Satellite instruments inadequate to detect ``missing`` Earth heat

The existing observational tools are not adequate to measure a significant portion of heat that is believed to have built up on Earth in recent years.

Washington: The existing observational tools are not adequate to measure a significant portion of heat that is believed to have built up on Earth in recent years and this ``missing`` heat may affect future climate change, scientists have warned.
The study has appeared in a "Perspectives" article in this week``s issue of the journal Science.

According to scientists at the National Center for Atmospheric Research (NCAR) in Boulder, Colo., satellite sensors, ocean floats, and other instruments cannot track this "missing" heat, which may be building up in the deep oceans or elsewhere in the climate system.

Lead author and NCAR scientist Kevin Trenberth said: "The heat will come back to haunt us sooner or later.

"The reprieve we`ve had from warming temperatures in the last few years will not continue. It is critical to track the build-up of energy in our climate system so we can understand what is happening and predict our future climate."
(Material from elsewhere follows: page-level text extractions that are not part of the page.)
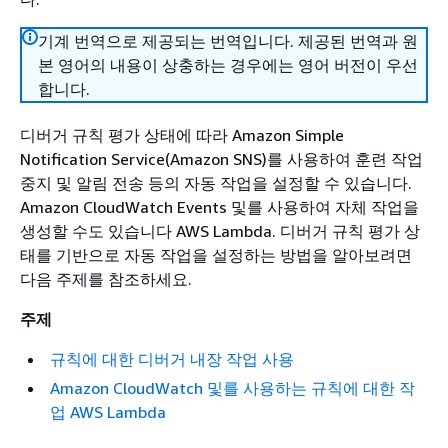
기계 번역으로 제공되는 번역입니다. 제공된 번역과 원
본 영어의 내용이 상충하는 경우에는 영어 버전이 우선
합니다.
디버거 규칙 평가 상태에 따라 Amazon Simple
Notification Service(Amazon SNS)를 사용하여 훈련 작업
중지 및 알림 전송 등의 자동 작업을 설정할 수 있습니다.
Amazon CloudWatch Events 및를 사용하여 자체 작업을
생성할 수도 있습니다 AWS Lambda. 디버거 규칙 평가 상
태를 기반으로 자동 작업을 설정하는 방법을 알아보려면
다음 주제를 참조하세요.
주제
규칙에 대한 디버거 내장 작업 사용
Amazon CloudWatch 및를 사용하는 규칙에 대한 작
업 AWS Lambda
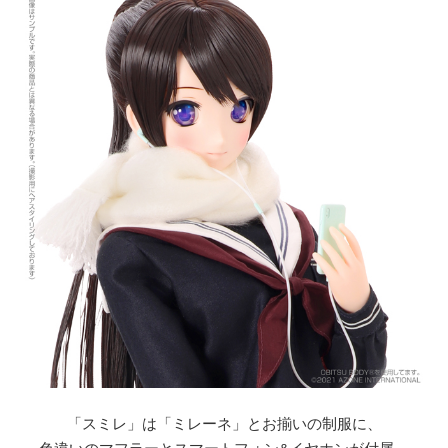
「スミレ」は「ミレーネ」とお揃いの制服に、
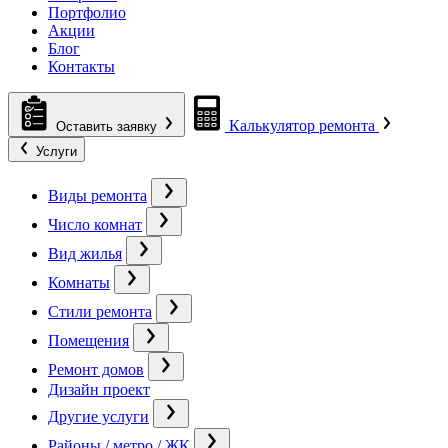
Портфолио
Акции
Блог
Контакты
Калькулятор ремонта
Оставить заявку
Услуги
Виды ремонта
Число комнат
Вид жилья
Комнаты
Стили ремонта
Помещения
Ремонт домов
Дизайн проект
Другие услуги
Районы / метро / ЖК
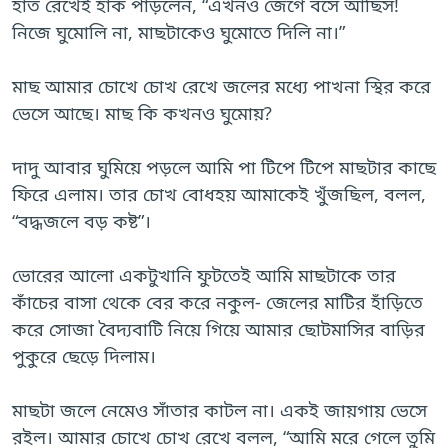
হাত রেখেই হাঁক পাড়লেন, “এখনও জেগে বসে আছিস!
নিজে ঘুমোলি না, মাছটাকেও ঘুমোতে দিলি না।”
মাছ আমার চোখে চোখ রেখে জলের মধ্যে পাখনা স্থির করে
ভেসে আছে। মাছ কি কখনও ঘুমোয়?
দাদু আবার ঘুমিয়ে পড়লে আমি পা টিপে টিপে মাছটার কাছে
ফিরে এলাম। তার চোখ বোধহয় আমাকেই খুঁজছিল, বলল,
“বদ্ধজলে বড় কষ্ট”।
ভোরের আলো একটুখানি ফুটতেই আমি মাছটাকে তার
কাঁচের বাসা থেকে বের করে নকুল- জেলের মাটির হাঁড়িতে
করে সোজা বৈদ্যবাটি নিয়ে গিয়ে আমার ছোটমাসির বাড়ির
পুকুরে ছেড়ে দিলাম।
মাছটা জলে নেমেও সাঁতার কাটল না। একই জায়গায় ভেসে
রইল। আমার চোখে চোখ রেখে বলল, “আমি মরে গেলে তুমি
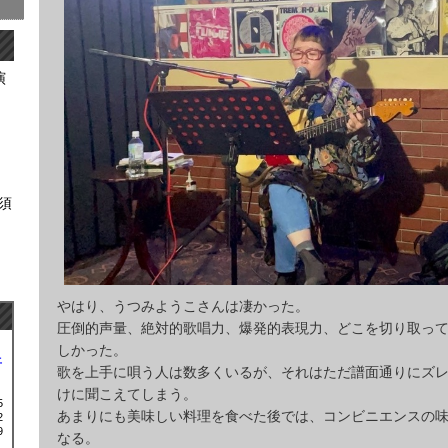
演
横須
やはり、うつみようこさんは凄かった。
圧倒的声量、絶対的歌唱力、爆発的表現力、どこを切り取っ
しかった。
土
歌を上手に唄う人は数多くいるが、それはただ譜面通りにズ
けに聞こえてしまう。
5
あまりにも美味しい料理を食べた後では、コンビニエンスの
2
9
なる。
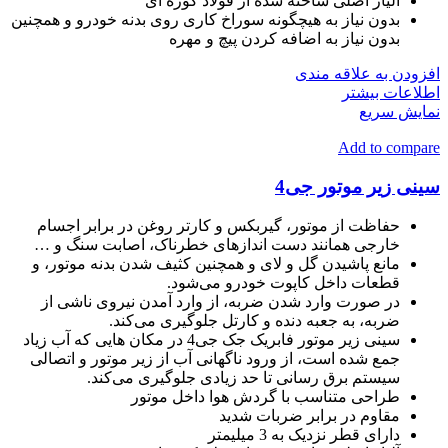
آلیاژ اصلی ساخته شده از فولاد کوره ای
بدون نیاز به هیچگونه سوراخ کاری روی بدنه خودرو و همچنین
بدون نیاز به اضافه کردن پیچ و مهره
افزودن به علاقه مندی
اطلاعات بیشتر
نمایش سریع
Add to compare
سینی زیر موتور جی4
حفاظت از موتور، گیربکس و کارتر روغن در برابر اجسام
خارجی همانند دست اندازهای خطرناک، اصابت سنگ و …
مانع پاشیدن گل و لای و همچنین کثیف شدن بدنه موتور، و
قطعات داخل کاپوت خودرو می‌شود.
در صورت وارد شدن ضربه، از وارد آمدن نیروی ناشی از
ضربه، به جعبه دنده و کارتل جلوگیری می‌کند.
سینی زیر موتور فابریک جک جی4 در مکان هایی که آب زیاد
جمع شده است، از ورود ناگهانی آب از زیر موتور و اتصالی
سیستم برق رسانی تا حد زیادی جلوگیری می‌کند.
طراحی متناسب با گردش هوا داخل موتور
مقاوم در برابر ضربات شدید
دارای قطر نزدیک به 3 میلیمتر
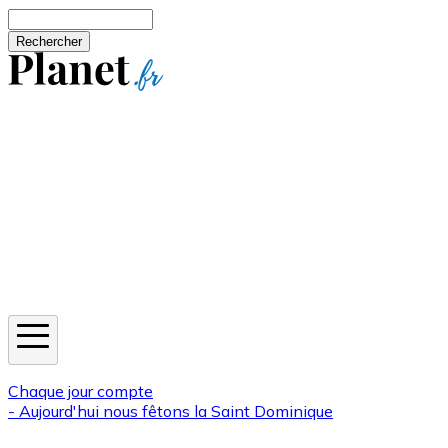
Aller au contenu principal
Rechercher
Jeux
Météo
Horoscope
Newsletters
Chaque jour compte
- Aujourd'hui nous fêtons la
Saint Dominique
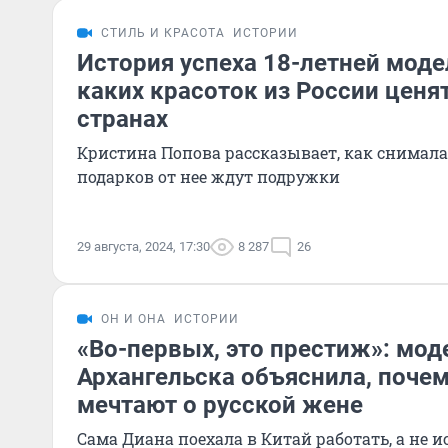
СТИЛЬ И КРАСОТА
ИСТОРИИ
История успеха 18-летней моде
каких красоток из России ценят
странах
Кристина Попова рассказывает, как снимала
подарков от нее ждут подружки
29 августа, 2024, 17:30
8 287
26
ОН И ОНА
ИСТОРИИ
«Во-первых, это престиж»: мод
Архангельска объяснила, поче
мечтают о русской жене
Сама Диана поехала в Китай работать, а не 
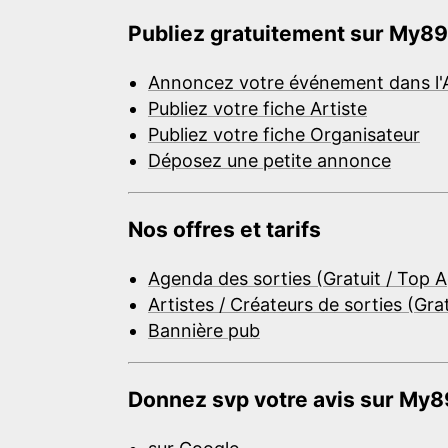
Publiez gratuitement sur My89
Annoncez votre événement dans l'
Publiez votre fiche Artiste
Publiez votre fiche Organisateur
Déposez une petite annonce
Nos offres et tarifs
Agenda des sorties (Gratuit / Top 
Artistes / Créateurs de sorties (Gra
Bannière pub
Donnez svp votre avis sur My89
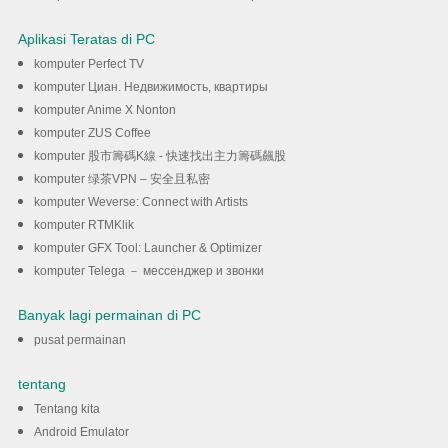
Aplikasi Teratas di PC
komputer Perfect TV
komputer Циан. Недвижимость, квартиры
komputer Anime X Nonton
komputer ZUS Coffee
komputer 股市籌碼K線 - 快速找出主力籌碼飆股
komputer 绿茶VPN – 安全且私密
komputer Weverse: Connect with Artists
komputer RTMKlik
komputer GFX Tool: Launcher & Optimizer
komputer Telega － мессенджер и звонки
Banyak lagi permainan di PC
pusat permainan
tentang
Tentang kita
Android Emulator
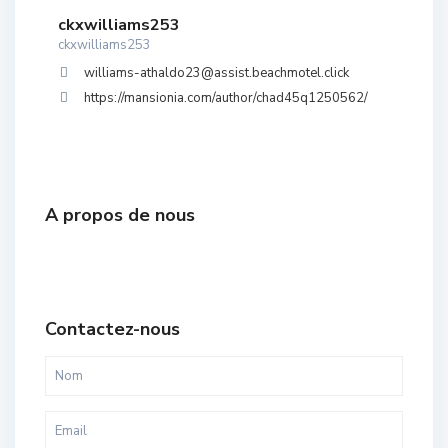
ckxwilliams253
ckxwilliams253
williams-athaldo23@assist.beachmotel.click
https://mansionia.com/author/chad45q1250562/
A propos de nous
Contactez-nous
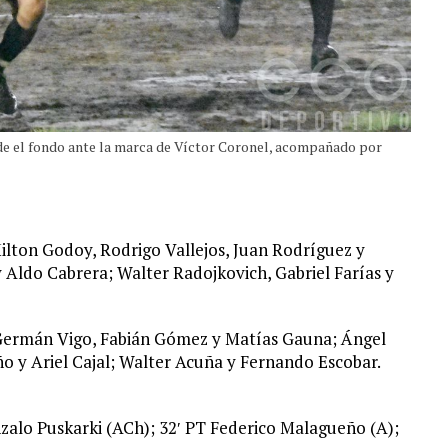
de el fondo ante la marca de Víctor Coronel, acompañado por
ilton Godoy, Rodrigo Vallejos, Juan Rodríguez y
 Aldo Cabrera; Walter Radojkovich, Gabriel Farías y
 Germán Vigo, Fabián Gómez y Matías Gauna; Ángel
 y Ariel Cajal; Walter Acuña y Fernando Escobar.
zalo Puskarki (ACh); 32′ PT Federico Malagueño (A);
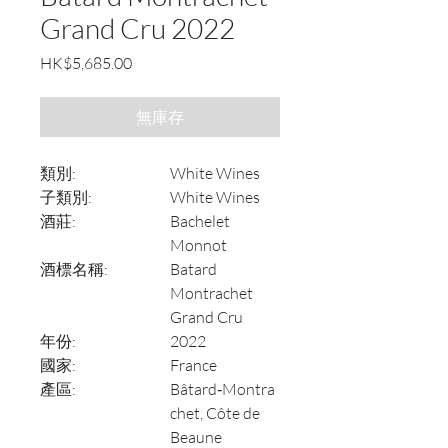
Grand Cru 2022
價
HK$5,685.00
格
無庫存
類別:
White Wines
子類別:
White Wines
酒莊:
Bachelet
Monnot
酒標名稱:
Batard
Montrachet
Grand Cru
年份:
2022
國家:
France
產區:
Bâtard‑Montra
chet, Côte de
Beaune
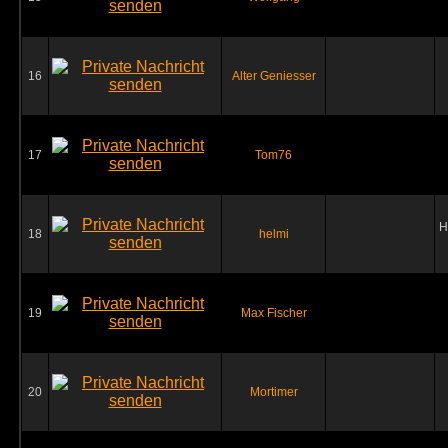
16
Alter Geniesser
17
Tom76
H
18
helmi
19
Max Fischer
20
Mortimer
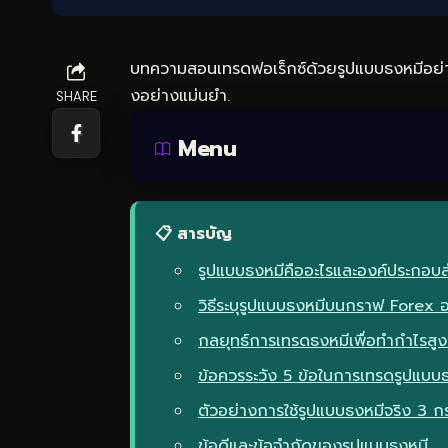
บทความสอนเทรดฟอเร็กซ์ด้วยรูปแบบธงหมีอย่
งอย่างแม่นยำ.
SHARE
Menu
📋 สารบัญ
รูปแบบธงหมีคืออะไรและองค์ประกอบ
วิธีระบุรูปแบบธงหมีบนกราฟ Forex 
กลยุทธ์การเทรดธงหมีเพื่อทำกำไรสูง
ข้อควรระวัง 5 ข้อในการเทรดรูปแบบ
ตัวอย่างการใช้รูปแบบธงหมีจริง 3 
ข้อดีและข้อจำกัดของรูปแบบธงหมี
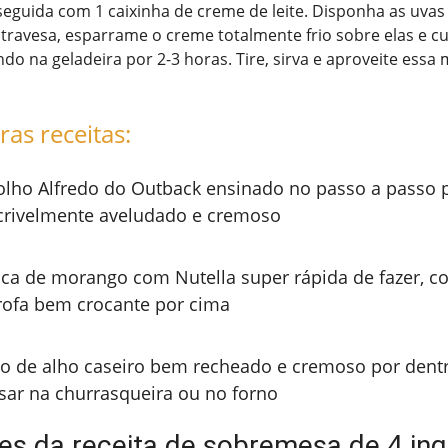
guida com 1 caixinha de creme de leite. Disponha as uvas 
travesa, esparrame o creme totalmente frio sobre elas e c
o na geladeira por 2-3 horas. Tire, sirva e aproveite essa 
ras receitas:
lho Alfredo do Outback ensinado no passo a passo p
crivelmente aveludado e cremoso
ca de morango com Nutella super rápida de fazer, c
rofa bem crocante por cima
o de alho caseiro bem recheado e cremoso por dentr
sar na churrasqueira ou no forno
tes da receita de sobremesa de 4 ing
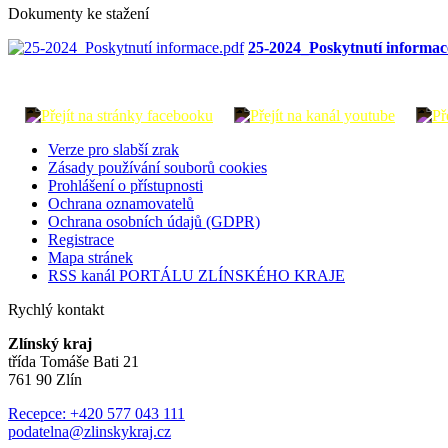
Dokumenty ke stažení
25-2024_Poskytnutí informac
Verze pro slabší zrak
Zásady používání souborů cookies
Prohlášení o přístupnosti
Ochrana oznamovatelů
Ochrana osobních údajů (GDPR)
Registrace
Mapa stránek
RSS kanál PORTÁLU ZLÍNSKÉHO KRAJE
Rychlý kontakt
Zlínský kraj
třída Tomáše Bati 21
761 90 Zlín
Recepce: +420 577 043 111
podatelna@zlinskykraj.cz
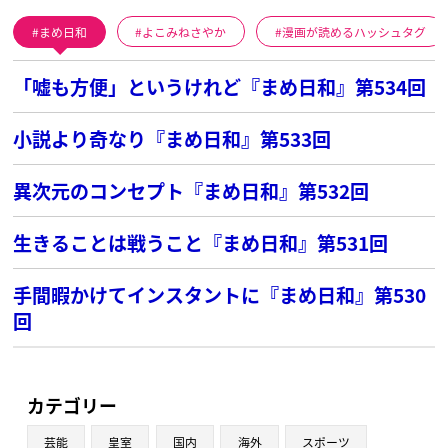
まめ日和
よこみねさやか
漫画が読めるハッシュタグ
「嘘も方便」というけれど『まめ日和』第534回
小説より奇なり『まめ日和』第533回
異次元のコンセプト『まめ日和』第532回
生きることは戦うこと『まめ日和』第531回
手間暇かけてインスタントに『まめ日和』第530
回
カテゴリー
芸能
皇室
国内
海外
スポーツ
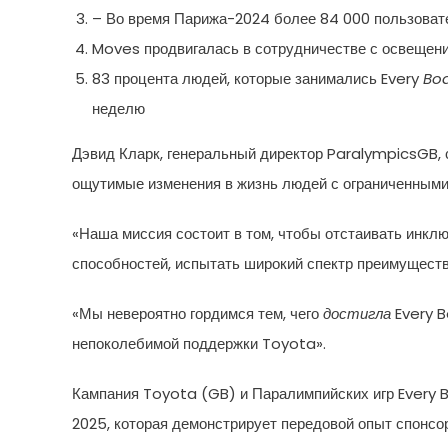
– Во время Парижа-2024 более 84 000 пользоват
Moves продвигалась в сотрудничестве с освещен
83 процента людей, которые занимались Every
Bo
неделю
Дэвид Кларк, генеральный директор ParalympicsGB, 
ощутимые изменения в жизнь людей с ограниченными
«Наша миссия состоит в том, чтобы отстаивать инкл
способностей, испытать широкий спектр преимущест
«Мы невероятно гордимся тем, чего
достигла
Every B
непоколебимой поддержки Toyota».
Кампания Toyota (GB) и Паралимпийских игр Every 
2025, которая демонстрирует передовой опыт спонсор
The authors suggest that last year`s rapid onset of El Niño, the periodic event in which upper ocean waters across much of the tropical Pacific Ocean become significantly warmer, may be one way in which the solar energy has reappeared.

Trenberth and his co-author, NCAR scientist John Fasullo, focused on a central mystery of climate change.

Whereas satellite instruments indicate that greenhouse gases are continuing to trap more solar energy, or heat, scientists since 2003 have been unable to determine where much of that heat is going.

Either the satellite observations are incorrect, pointed out Trenberth, or, more likely, large amounts of heat are penetrating to regions that are not adequately measured, such as the deepest parts of the oceans.

Compounding the problem, Earth``s surface temperatures have largely levelled off in recent years.

Yet melting glaciers and Arctic sea ice, along with rising sea levels, indicate that heat is continuing to have profound effects on the planet. Trenberth and Fasullo believe it is imperative to better measure the flow of energy through Earth`s climate system.

For instance, any geoengineering plan to artificially alter the world``s climate to counter global warming could have inadvertent consequences, which may be difficult to analyse unless scientists can track heat around the globe.

Improved analysis of energy in the atmosphere and oceans can also help researchers better understand and possibly even anticipate unusual weather patterns, such as the cold outbreaks across much of the US, Europe, and Asia over the past winter.

As greenhouse gases accumulate in the atmosphere, satellite instruments show a growing imbalance between energy entering the atmosphere from the sun and energy leaving from Earth``s surface.

This imbalance is the source of long-term global warming.

But tracking the growing amount of heat on Earth is far more complicated than measuring temperatures at the planet``s surface.

The oceans absorb about 90 percent of the solar energy that is trapped by greenhouse gases. Additional amounts of heat go toward melting glaciers and sea ice, as well as warming the land and parts of the atmosphere.

Only a tiny fraction warms the air at the planet``s surface.

Satellite measurements indicate that the amount of greenhouse-trapped solar energy has risen over recent years while the increase in heat measured in the top 3,000 feet of the ocean has stalled.

Although it is difficult to quantify the amount of solar energy with precision, Trenberth and Fasullo estimate that, based on satellite data, the amount of energy build-up appears to be about 1.0 watts per square meter or higher, while ocean instruments indicate a build-up of about 0.5 watts per square meter.

That means about half the total amount of heat is unaccounted for.

A percentage of the missing heat could be illusory, the result of imprecise measurements by satellites and surface sensors or incorrect processing of data from those sensors, the authors explained.

Until 2003, the measured heat increase was consistent with computer model expectations.

But a new set of ocean monitors since then has shown a steady decrease in the rate of oceanic heating, even as the satellite-measured imbalance between incoming and outgoing energy continues to grow.